What happened at 6116 Executive Blvd in Rockville, MD is that the big fat
Federal client moved even farther outside the beltway to new digs in
Gaithersburg, Maryland (to another, newer office complex.)

New place is one of those "faux green" buildings where everything like the
light switches, blinds, faucets and toilets don't work intuitively if they
even work at all. They have to mow the roof so at least you can feel Eco-
conscious as you flush 3 times.

Old place was close to Whole Foods and walkable to the metro(subway). New
place is close to Subway(sandwich shop).

If the Washington Press wants to bemoan the old office space situation at NIH
(National Institutes of Health), then they should ask about having NIH tear
down the fortified walls they built around their beautiful Bethesda campus
because of "9-11 terrorist threats". The old NIH used to look like a friendly
college campus. Now it looks like a gated community with TSA style security
theater.

------
pappyo
I see this as a buy low opportunity for those that could afford such a thing.
Let me paint a picture of the future:

\- In five to ten years, 20 and 30 somethings of today who have mostly flocked
to metropolitan areas don't leave when they are at the age of starting a
family. The lack of space is still trumped by the a near zero commute and the
cultural landscape that surrounds them.

\- Right around that time, self-driving car services (Uber sans drivers) have
started making serious headway in metropolitan areas. Traffic within the
cities have drastically reduced due to less cars on the road and less need for
parking. (So that cab ride across town that once took 35 minutes, now takes
nine).

\- With the reduction in traffic, corporations never changing urn to save a
buck, and the next crop of 20 and 30 somethings that want to create their own
identity, businesses start snatching up these industrial park cemetaries. More
space, less money, room to grow. They no longer have to worry about employee
parking. The commute out to the building is only 15 minutes (where it used to
be a full hour +). AND YOU GET YOUR OWN OFFICE!!!!
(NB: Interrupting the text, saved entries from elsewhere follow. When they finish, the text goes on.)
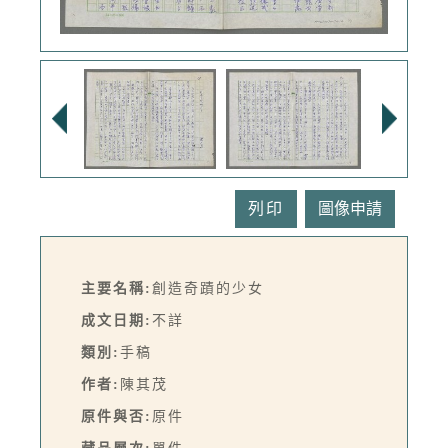
列印
主要名稱:
創造奇蹟的少女
成文日期:
不詳
類別:
手稿
作者:
陳其茂
原件與否:
原件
In a sea of community work spaces, "YOUR OWN OFFICE" is the shiney fish.

\- And of course, once one business successfully implements this strategy, the
rest of sure to follow.

Brass tacks, these office parks are dying because of increasing traffic and
fuel costs...and that's really it. If we do wind up living in a world where
people don't own cars and the self-driving car startups of today eliminate
tomorrow's traffic, no doubt these cemeteries will see a second coming. If I
had the funds, I'd wait for the industrial park real estate market to bottom
and then start snatching up property.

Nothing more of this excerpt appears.